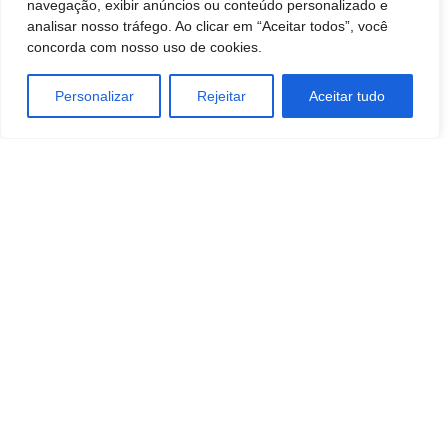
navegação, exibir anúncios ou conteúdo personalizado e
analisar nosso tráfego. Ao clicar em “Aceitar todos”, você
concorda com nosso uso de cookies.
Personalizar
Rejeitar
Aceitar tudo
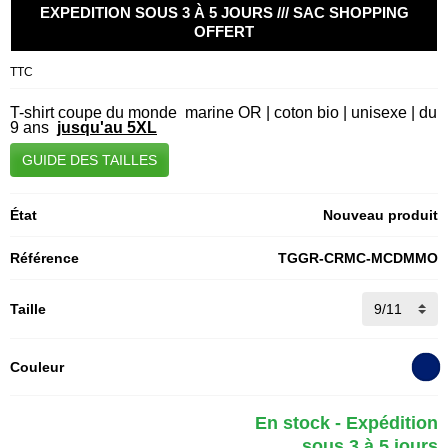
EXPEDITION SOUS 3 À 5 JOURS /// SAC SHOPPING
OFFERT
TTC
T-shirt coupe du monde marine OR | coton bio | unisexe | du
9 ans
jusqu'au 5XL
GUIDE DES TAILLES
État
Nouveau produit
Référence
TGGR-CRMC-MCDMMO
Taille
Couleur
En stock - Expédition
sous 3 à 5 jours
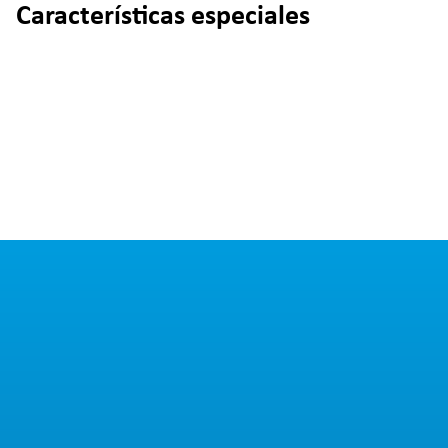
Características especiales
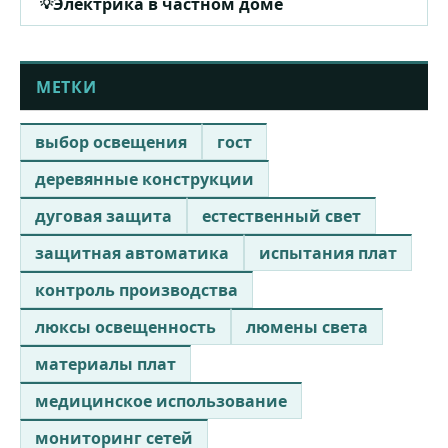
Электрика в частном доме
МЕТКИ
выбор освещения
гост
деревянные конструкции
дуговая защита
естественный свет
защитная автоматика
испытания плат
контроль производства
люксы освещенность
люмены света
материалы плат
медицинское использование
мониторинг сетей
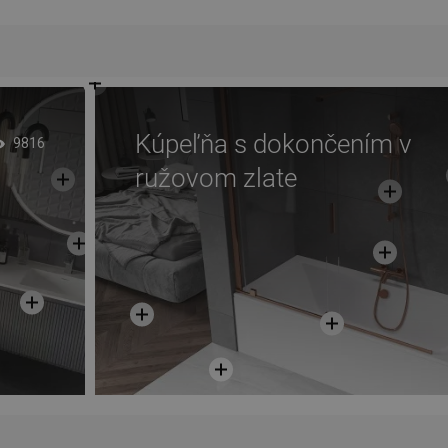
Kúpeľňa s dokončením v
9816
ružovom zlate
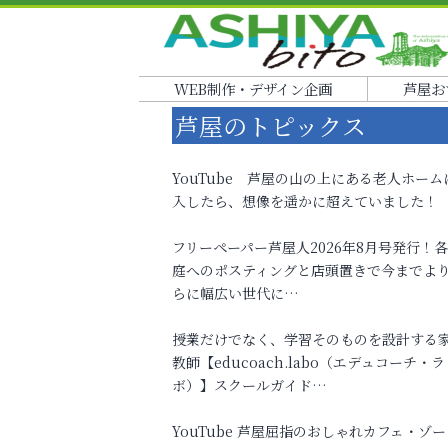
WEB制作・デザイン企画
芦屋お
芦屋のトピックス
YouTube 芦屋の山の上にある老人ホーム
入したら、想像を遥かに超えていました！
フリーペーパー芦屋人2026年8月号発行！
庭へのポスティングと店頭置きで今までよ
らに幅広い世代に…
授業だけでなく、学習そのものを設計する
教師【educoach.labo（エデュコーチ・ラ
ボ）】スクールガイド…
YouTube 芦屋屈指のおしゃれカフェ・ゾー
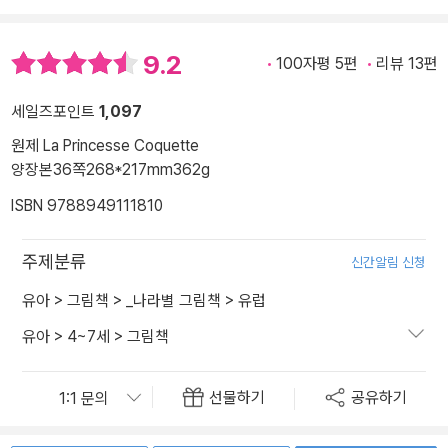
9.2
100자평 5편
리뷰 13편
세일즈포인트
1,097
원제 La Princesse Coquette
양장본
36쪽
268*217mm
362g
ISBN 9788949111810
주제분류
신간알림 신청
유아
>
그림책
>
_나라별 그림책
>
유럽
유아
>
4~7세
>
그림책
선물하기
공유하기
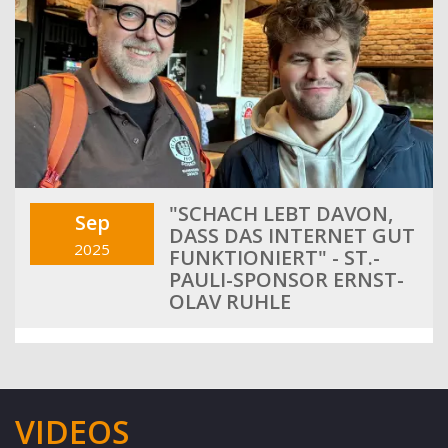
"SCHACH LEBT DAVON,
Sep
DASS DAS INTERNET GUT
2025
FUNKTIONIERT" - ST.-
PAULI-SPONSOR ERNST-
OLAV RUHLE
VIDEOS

· · · · ·

WHAT IS EXPECTED
For every line above that holds the word "Aceitar", report the whole line.

EXPECTED ANSWER
analisar nosso tráfego. Ao clicar em “Aceitar todos”, você
Aceitar tudo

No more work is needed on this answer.